• [Directions]: Only the lines from the one containing "Веселый попугай" to the end of the data should be copied, exactly and without pictures.

• [Records to use]:
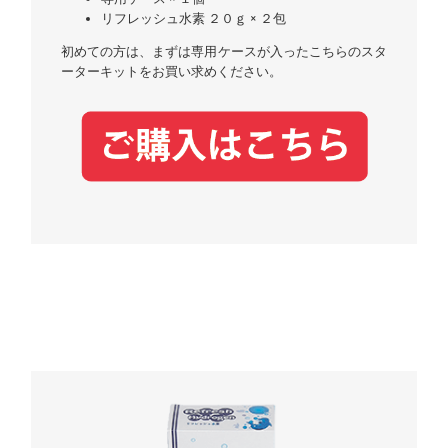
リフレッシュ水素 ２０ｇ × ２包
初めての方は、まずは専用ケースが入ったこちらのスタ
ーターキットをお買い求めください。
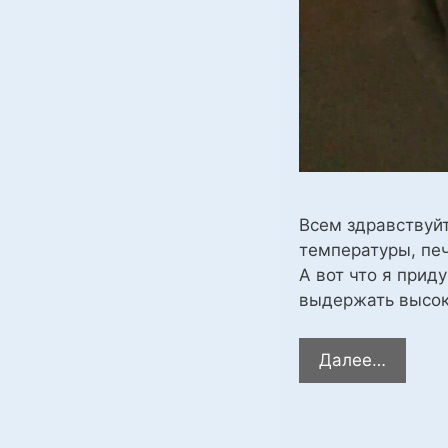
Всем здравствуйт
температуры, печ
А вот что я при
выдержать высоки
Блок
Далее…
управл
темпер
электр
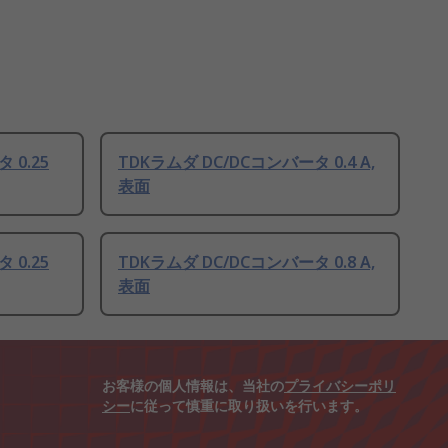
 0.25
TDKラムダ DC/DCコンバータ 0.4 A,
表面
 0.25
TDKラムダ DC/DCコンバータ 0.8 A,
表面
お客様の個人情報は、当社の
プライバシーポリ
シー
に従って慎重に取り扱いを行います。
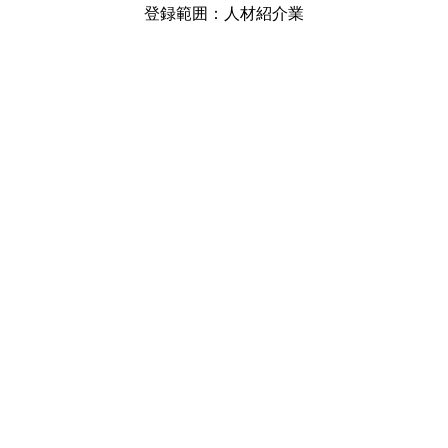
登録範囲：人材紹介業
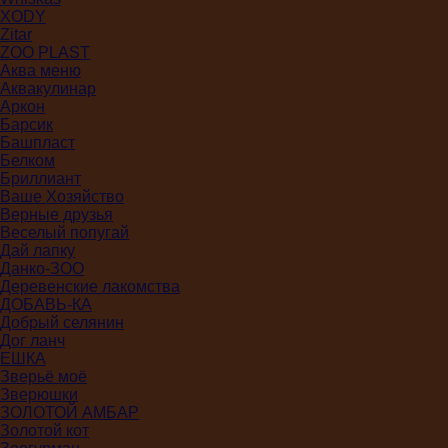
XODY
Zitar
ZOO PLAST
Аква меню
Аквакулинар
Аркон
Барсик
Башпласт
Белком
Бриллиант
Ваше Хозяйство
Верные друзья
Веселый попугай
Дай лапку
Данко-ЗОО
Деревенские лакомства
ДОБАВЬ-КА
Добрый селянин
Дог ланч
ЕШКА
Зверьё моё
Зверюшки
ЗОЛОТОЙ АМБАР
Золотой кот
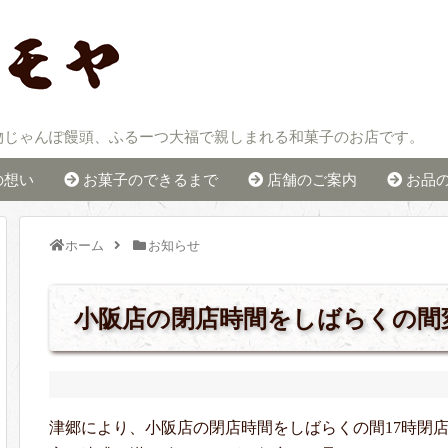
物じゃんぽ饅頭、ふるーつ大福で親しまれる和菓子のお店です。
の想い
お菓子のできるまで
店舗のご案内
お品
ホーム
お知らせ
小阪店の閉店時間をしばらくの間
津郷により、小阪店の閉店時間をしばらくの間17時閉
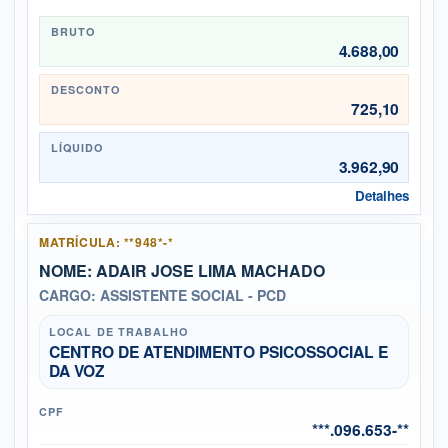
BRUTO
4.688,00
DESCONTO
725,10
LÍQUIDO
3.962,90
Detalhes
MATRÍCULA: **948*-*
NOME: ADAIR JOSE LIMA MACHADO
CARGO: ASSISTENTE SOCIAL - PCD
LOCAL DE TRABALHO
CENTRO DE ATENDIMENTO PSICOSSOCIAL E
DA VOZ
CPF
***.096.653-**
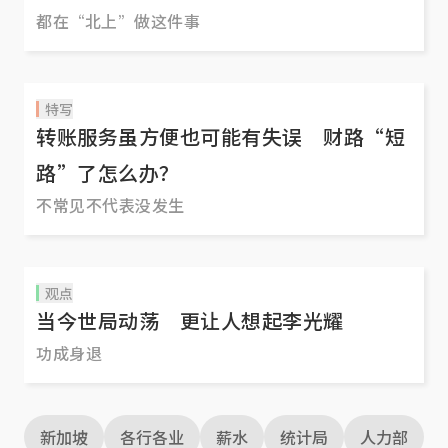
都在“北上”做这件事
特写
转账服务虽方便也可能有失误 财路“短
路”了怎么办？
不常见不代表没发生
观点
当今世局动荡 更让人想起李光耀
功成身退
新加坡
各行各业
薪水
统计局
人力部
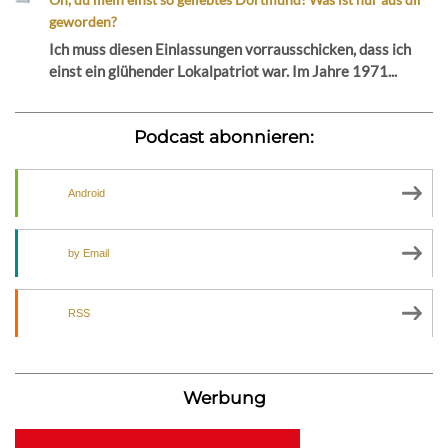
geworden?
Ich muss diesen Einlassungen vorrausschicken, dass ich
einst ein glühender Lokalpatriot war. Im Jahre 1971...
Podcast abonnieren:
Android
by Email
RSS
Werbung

• [Result of this task]:
Веселый попугай
Дай лапку
Данко-ЗОО
Деревенские лакомства
ДОБАВЬ-КА
Добрый селянин
Дог ланч
ЕШКА
Зверьё моё
Зверюшки
ЗОЛОТОЙ АМБАР
Золотой кот
物じゃんぽ饅頭、ふるーつ大福で親しまれる和菓子のお店です。
の想い
お菓子のできるまで
店舗のご案内
お品
ホーム
お知らせ
小阪店の閉店時間をしばらくの間
津郷により、小阪店の閉店時間をしばらくの間17時閉
BRUTO
4.688,00
DESCONTO
725,10
LÍQUIDO
3.962,90
Detalhes
MATRÍCULA: **948*-*
NOME: ADAIR JOSE LIMA MACHADO
CARGO: ASSISTENTE SOCIAL - PCD
LOCAL DE TRABALHO
CENTRO DE ATENDIMENTO PSICOSSOCIAL E
DA VOZ
CPF
***.096.653-**
都在“北上”做这件事
特写
转账服务虽方便也可能有失误 财路“短
路”了怎么办？
不常见不代表没发生
观点
当今世局动荡 更让人想起李光耀
功成身退
新加坡
各行各业
薪水
统计局
人力部
geworden?
Ich muss diesen Einlassungen vorrausschicken, dass ich
einst ein glühender Lokalpatriot war. Im Jahre 1971...
Podcast abonnieren:
Android
by Email
RSS
Werbung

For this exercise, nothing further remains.